■ **Work to be completed**
Write out the full set of records below exactly.

■ **Extracted records**
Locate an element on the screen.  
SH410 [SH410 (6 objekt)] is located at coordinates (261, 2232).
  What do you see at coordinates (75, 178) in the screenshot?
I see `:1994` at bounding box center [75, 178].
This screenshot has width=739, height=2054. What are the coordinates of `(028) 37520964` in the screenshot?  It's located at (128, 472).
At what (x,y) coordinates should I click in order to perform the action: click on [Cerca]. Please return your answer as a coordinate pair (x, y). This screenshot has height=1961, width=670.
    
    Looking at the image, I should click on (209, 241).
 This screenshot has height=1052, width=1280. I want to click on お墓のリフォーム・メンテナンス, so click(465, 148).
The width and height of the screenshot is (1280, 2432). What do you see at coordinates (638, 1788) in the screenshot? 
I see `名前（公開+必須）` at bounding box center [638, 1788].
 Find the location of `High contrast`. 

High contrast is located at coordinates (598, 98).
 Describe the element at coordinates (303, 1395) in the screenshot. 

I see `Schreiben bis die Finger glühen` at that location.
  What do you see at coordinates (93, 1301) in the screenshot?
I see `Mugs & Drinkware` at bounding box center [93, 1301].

■ **Output of the exercise**
Locate an element on the screen.  
SH410 [SH410 (6 objekt)] is located at coordinates (261, 2232).
  What do you see at coordinates (75, 178) in the screenshot?
I see `:1994` at bounding box center [75, 178].
This screenshot has width=739, height=2054. What are the coordinates of `(028) 37520964` in the screenshot?  It's located at (128, 472).
At what (x,y) coordinates should I click in order to perform the action: click on [Cerca]. Please return your answer as a coordinate pair (x, y). This screenshot has height=1961, width=670.
    
    Looking at the image, I should click on (209, 241).
 This screenshot has height=1052, width=1280. I want to click on お墓のリフォーム・メンテナンス, so click(465, 148).
The width and height of the screenshot is (1280, 2432). What do you see at coordinates (638, 1788) in the screenshot? 
I see `名前（公開+必須）` at bounding box center [638, 1788].
 Find the location of `High contrast`. 

High contrast is located at coordinates (598, 98).
 Describe the element at coordinates (303, 1395) in the screenshot. 

I see `Schreiben bis die Finger glühen` at that location.
  What do you see at coordinates (93, 1301) in the screenshot?
I see `Mugs & Drinkware` at bounding box center [93, 1301].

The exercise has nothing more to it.